(Document structure recognition data)
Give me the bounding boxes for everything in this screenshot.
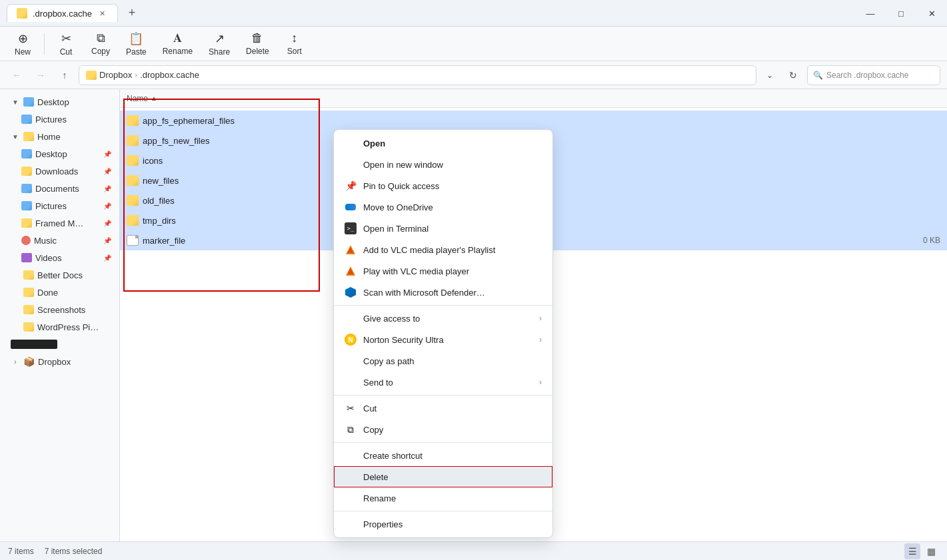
delete-toolbar-icon: 🗑 — [251, 31, 263, 45]
details-view-button[interactable]: ☰ — [904, 543, 920, 559]
ctx-terminal-icon: >_ — [345, 222, 357, 234]
up-button[interactable]: ↑ — [55, 65, 75, 85]
close-button[interactable]: ✕ — [916, 0, 947, 27]
rename-label: Rename — [163, 47, 193, 56]
sidebar-item-videos[interactable]: Videos 📌 — [3, 249, 117, 266]
ctx-send-to[interactable]: Send to › — [334, 372, 552, 393]
ctx-pin-quick-access[interactable]: 📌 Pin to Quick access — [334, 175, 552, 196]
content-area: Name ▲ app_fs_ephemeral_files app_fs_new… — [120, 89, 947, 541]
ctx-give-access-label: Give access to — [363, 314, 532, 324]
rename-icon: 𝐀 — [173, 31, 182, 45]
new-tab-button[interactable]: + — [123, 5, 141, 22]
dropbox-icon: 📦 — [23, 356, 35, 367]
sidebar-item-pictures[interactable]: Pictures — [3, 111, 117, 128]
search-box[interactable]: 🔍 Search .dropbox.cache — [807, 65, 940, 85]
dropbox-expand-icon: › — [11, 357, 20, 366]
ctx-norton[interactable]: N Norton Security Ultra › — [334, 329, 552, 350]
sort-button[interactable]: ↕ Sort — [279, 29, 311, 59]
main-layout: ▼ Desktop Pictures ▼ Home Desktop 📌 Down… — [0, 89, 947, 541]
large-icons-view-button[interactable]: ▦ — [923, 543, 939, 559]
ctx-onedrive-label: Move to OneDrive — [363, 202, 542, 212]
tab-folder-icon — [17, 8, 27, 19]
ctx-play-vlc[interactable]: Play with VLC media player — [334, 260, 552, 282]
ctx-give-access-arrow: › — [539, 314, 542, 323]
view-options: ☰ ▦ — [904, 543, 939, 559]
paste-button[interactable]: 📋 Paste — [119, 29, 153, 59]
ctx-copy-path[interactable]: Copy as path — [334, 350, 552, 372]
cut-button[interactable]: ✂ Cut — [50, 29, 82, 59]
active-tab[interactable]: .dropbox.cache ✕ — [7, 4, 118, 22]
sidebar-label-desktop2: Desktop — [35, 149, 100, 159]
ctx-rename[interactable]: Rename — [334, 487, 552, 509]
ctx-scan-defender[interactable]: Scan with Microsoft Defender… — [334, 282, 552, 303]
ctx-send-to-arrow: › — [539, 378, 542, 387]
sidebar-item-downloads[interactable]: Downloads 📌 — [3, 162, 117, 180]
ctx-properties[interactable]: Properties — [334, 513, 552, 535]
sidebar-item-framed-m[interactable]: Framed M… 📌 — [3, 214, 117, 232]
sidebar-label-done: Done — [37, 288, 111, 298]
sidebar-item-black-bar[interactable] — [3, 336, 117, 353]
ctx-move-onedrive[interactable]: Move to OneDrive — [334, 196, 552, 218]
status-item-count: 7 items — [8, 547, 34, 556]
sidebar-item-home[interactable]: ▼ Home — [3, 128, 117, 145]
sidebar-item-desktop2[interactable]: Desktop 📌 — [3, 145, 117, 162]
minimize-button[interactable]: — — [855, 0, 886, 27]
framed-pin: 📌 — [103, 220, 111, 227]
address-dropdown-button[interactable]: ⌄ — [760, 66, 779, 85]
sidebar-item-better-docs[interactable]: › Better Docs — [3, 266, 117, 284]
ctx-create-shortcut[interactable]: Create shortcut — [334, 445, 552, 466]
sidebar-item-wordpress-pi[interactable]: › WordPress Pi… — [3, 318, 117, 336]
folder-icon-f1 — [127, 115, 139, 126]
sidebar-item-desktop[interactable]: ▼ Desktop — [3, 93, 117, 111]
delete-button[interactable]: 🗑 Delete — [239, 29, 276, 59]
ctx-delete[interactable]: Delete — [334, 466, 552, 487]
sidebar-label-home: Home — [37, 132, 111, 142]
sidebar-label-music: Music — [34, 236, 100, 246]
sidebar-item-documents[interactable]: Documents 📌 — [3, 180, 117, 197]
ctx-shortcut-icon — [345, 449, 357, 461]
ctx-defender-icon — [345, 286, 357, 298]
sidebar-label-downloads: Downloads — [35, 166, 100, 176]
ctx-open[interactable]: Open — [334, 133, 552, 154]
ctx-cut[interactable]: ✂ Cut — [334, 398, 552, 419]
sidebar-item-pictures2[interactable]: Pictures 📌 — [3, 197, 117, 214]
ctx-terminal-label: Open in Terminal — [363, 224, 542, 234]
rename-button[interactable]: 𝐀 Rename — [156, 29, 199, 59]
home-expand-icon: ▼ — [11, 132, 20, 141]
back-button[interactable]: ← — [7, 65, 27, 85]
file-row-app-fs-ephemeral[interactable]: app_fs_ephemeral_files — [120, 111, 947, 131]
share-button[interactable]: ↗ Share — [202, 29, 237, 59]
ctx-delete-label: Delete — [363, 472, 542, 482]
new-button[interactable]: ⊕ New — [7, 29, 39, 59]
sort-direction-icon: ▲ — [151, 95, 157, 102]
column-header[interactable]: Name ▲ — [120, 89, 947, 108]
ctx-copy[interactable]: ⧉ Copy — [334, 419, 552, 440]
folder-icon-f4 — [127, 175, 139, 186]
sidebar-item-dropbox[interactable]: › 📦 Dropbox — [3, 353, 117, 370]
sidebar-item-music[interactable]: Music 📌 — [3, 232, 117, 249]
ctx-play-vlc-icon — [345, 265, 357, 277]
copy-label: Copy — [91, 47, 110, 56]
ctx-open-terminal[interactable]: >_ Open in Terminal — [334, 218, 552, 239]
sort-icon: ↕ — [291, 31, 297, 45]
ctx-give-access[interactable]: Give access to › — [334, 308, 552, 329]
ctx-vlc-playlist[interactable]: Add to VLC media player's Playlist — [334, 239, 552, 260]
sidebar-item-screenshots[interactable]: › Screenshots — [3, 301, 117, 318]
sidebar-item-done[interactable]: › Done — [3, 284, 117, 301]
copy-button[interactable]: ⧉ Copy — [85, 29, 117, 59]
maximize-button[interactable]: □ — [886, 0, 916, 27]
ctx-sep2 — [334, 395, 552, 396]
refresh-button[interactable]: ↻ — [783, 65, 803, 85]
ctx-pin-label: Pin to Quick access — [363, 181, 542, 191]
sidebar: ▼ Desktop Pictures ▼ Home Desktop 📌 Down… — [0, 89, 120, 541]
tab-close-button[interactable]: ✕ — [97, 8, 108, 19]
forward-button[interactable]: → — [31, 65, 51, 85]
paste-label: Paste — [126, 47, 147, 57]
downloads-icon — [21, 166, 32, 176]
ctx-rename-label: Rename — [363, 493, 542, 503]
pictures2-icon — [21, 201, 32, 210]
ctx-vlc-playlist-label: Add to VLC media player's Playlist — [363, 245, 542, 255]
screenshots-icon — [23, 305, 34, 314]
ctx-open-new-window[interactable]: Open in new window — [334, 154, 552, 175]
address-bar[interactable]: Dropbox › .dropbox.cache — [79, 65, 756, 85]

Work order. All entries need repeating exactly, but without the pictures.

Solution to this task.
Give me the bounding boxes for everything in this screenshot.
delete-toolbar-icon: 🗑 — [251, 31, 263, 45]
details-view-button[interactable]: ☰ — [904, 543, 920, 559]
ctx-terminal-icon: >_ — [345, 222, 357, 234]
up-button[interactable]: ↑ — [55, 65, 75, 85]
close-button[interactable]: ✕ — [916, 0, 947, 27]
rename-label: Rename — [163, 47, 193, 56]
sidebar-item-videos[interactable]: Videos 📌 — [3, 249, 117, 266]
ctx-send-to[interactable]: Send to › — [334, 372, 552, 393]
ctx-pin-quick-access[interactable]: 📌 Pin to Quick access — [334, 175, 552, 196]
content-area: Name ▲ app_fs_ephemeral_files app_fs_new… — [120, 89, 947, 541]
ctx-give-access-label: Give access to — [363, 314, 532, 324]
rename-icon: 𝐀 — [173, 31, 182, 45]
new-tab-button[interactable]: + — [123, 5, 141, 22]
dropbox-icon: 📦 — [23, 356, 35, 367]
sidebar-item-pictures[interactable]: Pictures — [3, 111, 117, 128]
search-box[interactable]: 🔍 Search .dropbox.cache — [807, 65, 940, 85]
dropbox-expand-icon: › — [11, 357, 20, 366]
ctx-norton[interactable]: N Norton Security Ultra › — [334, 329, 552, 350]
sort-button[interactable]: ↕ Sort — [279, 29, 311, 59]
main-layout: ▼ Desktop Pictures ▼ Home Desktop 📌 Down… — [0, 89, 947, 541]
large-icons-view-button[interactable]: ▦ — [923, 543, 939, 559]
ctx-onedrive-label: Move to OneDrive — [363, 202, 542, 212]
tab-folder-icon — [17, 8, 27, 19]
ctx-play-vlc[interactable]: Play with VLC media player — [334, 260, 552, 282]
ctx-give-access-arrow: › — [539, 314, 542, 323]
view-options: ☰ ▦ — [904, 543, 939, 559]
paste-button[interactable]: 📋 Paste — [119, 29, 153, 59]
ctx-copy-path[interactable]: Copy as path — [334, 350, 552, 372]
cut-button[interactable]: ✂ Cut — [50, 29, 82, 59]
active-tab[interactable]: .dropbox.cache ✕ — [7, 4, 118, 22]
sidebar-label-desktop2: Desktop — [35, 149, 100, 159]
ctx-rename[interactable]: Rename — [334, 487, 552, 509]
ctx-scan-defender[interactable]: Scan with Microsoft Defender… — [334, 282, 552, 303]
ctx-send-to-arrow: › — [539, 378, 542, 387]
sidebar-item-downloads[interactable]: Downloads 📌 — [3, 162, 117, 180]
ctx-properties[interactable]: Properties — [334, 513, 552, 535]
sidebar-item-framed-m[interactable]: Framed M… 📌 — [3, 214, 117, 232]
sidebar-label-done: Done — [37, 288, 111, 298]
sidebar-item-black-bar[interactable] — [3, 336, 117, 353]
ctx-move-onedrive[interactable]: Move to OneDrive — [334, 196, 552, 218]
status-item-count: 7 items — [8, 547, 34, 556]
sidebar-item-home[interactable]: ▼ Home — [3, 128, 117, 145]
sidebar-item-desktop2[interactable]: Desktop 📌 — [3, 145, 117, 162]
minimize-button[interactable]: — — [855, 0, 886, 27]
framed-pin: 📌 — [103, 220, 111, 227]
address-dropdown-button[interactable]: ⌄ — [760, 66, 779, 85]
sidebar-item-better-docs[interactable]: › Better Docs — [3, 266, 117, 284]
ctx-create-shortcut[interactable]: Create shortcut — [334, 445, 552, 466]
sidebar-item-wordpress-pi[interactable]: › WordPress Pi… — [3, 318, 117, 336]
folder-icon-f1 — [127, 115, 139, 126]
sidebar-item-desktop[interactable]: ▼ Desktop — [3, 93, 117, 111]
delete-button[interactable]: 🗑 Delete — [239, 29, 276, 59]
ctx-delete[interactable]: Delete — [334, 466, 552, 487]
sidebar-label-home: Home — [37, 132, 111, 142]
sidebar-label-music: Music — [34, 236, 100, 246]
sidebar-item-documents[interactable]: Documents 📌 — [3, 180, 117, 197]
ctx-shortcut-icon — [345, 449, 357, 461]
ctx-defender-icon — [345, 286, 357, 298]
sidebar-label-downloads: Downloads — [35, 166, 100, 176]
ctx-open[interactable]: Open — [334, 133, 552, 154]
ctx-cut[interactable]: ✂ Cut — [334, 398, 552, 419]
sidebar-item-pictures2[interactable]: Pictures 📌 — [3, 197, 117, 214]
ctx-terminal-label: Open in Terminal — [363, 224, 542, 234]
rename-button[interactable]: 𝐀 Rename — [156, 29, 199, 59]
home-expand-icon: ▼ — [11, 132, 20, 141]
back-button[interactable]: ← — [7, 65, 27, 85]
file-row-app-fs-ephemeral[interactable]: app_fs_ephemeral_files — [120, 111, 947, 131]
share-button[interactable]: ↗ Share — [202, 29, 237, 59]
ctx-delete-label: Delete — [363, 472, 542, 482]
new-button[interactable]: ⊕ New — [7, 29, 39, 59]
sort-direction-icon: ▲ — [151, 95, 157, 102]
column-header[interactable]: Name ▲ — [120, 89, 947, 108]
ctx-copy[interactable]: ⧉ Copy — [334, 419, 552, 440]
folder-icon-f4 — [127, 175, 139, 186]
sidebar-item-dropbox[interactable]: › 📦 Dropbox — [3, 353, 117, 370]
sidebar-item-music[interactable]: Music 📌 — [3, 232, 117, 249]
ctx-play-vlc-icon — [345, 265, 357, 277]
copy-label: Copy — [91, 47, 110, 56]
ctx-open-terminal[interactable]: >_ Open in Terminal — [334, 218, 552, 239]
sort-icon: ↕ — [291, 31, 297, 45]
ctx-give-access[interactable]: Give access to › — [334, 308, 552, 329]
ctx-vlc-playlist[interactable]: Add to VLC media player's Playlist — [334, 239, 552, 260]
sidebar-item-screenshots[interactable]: › Screenshots — [3, 301, 117, 318]
sidebar-item-done[interactable]: › Done — [3, 284, 117, 301]
copy-button[interactable]: ⧉ Copy — [85, 29, 117, 59]
maximize-button[interactable]: □ — [886, 0, 916, 27]
ctx-sep2 — [334, 395, 552, 396]
refresh-button[interactable]: ↻ — [783, 65, 803, 85]
ctx-pin-label: Pin to Quick access — [363, 181, 542, 191]
sidebar: ▼ Desktop Pictures ▼ Home Desktop 📌 Down… — [0, 89, 120, 541]
tab-close-button[interactable]: ✕ — [97, 8, 108, 19]
forward-button[interactable]: → — [31, 65, 51, 85]
paste-label: Paste — [126, 47, 147, 57]
downloads-icon — [21, 166, 32, 176]
ctx-rename-label: Rename — [363, 493, 542, 503]
pictures2-icon — [21, 201, 32, 210]
ctx-vlc-playlist-label: Add to VLC media player's Playlist — [363, 245, 542, 255]
screenshots-icon — [23, 305, 34, 314]
ctx-open-new-window[interactable]: Open in new window — [334, 154, 552, 175]
address-bar[interactable]: Dropbox › .dropbox.cache — [79, 65, 756, 85]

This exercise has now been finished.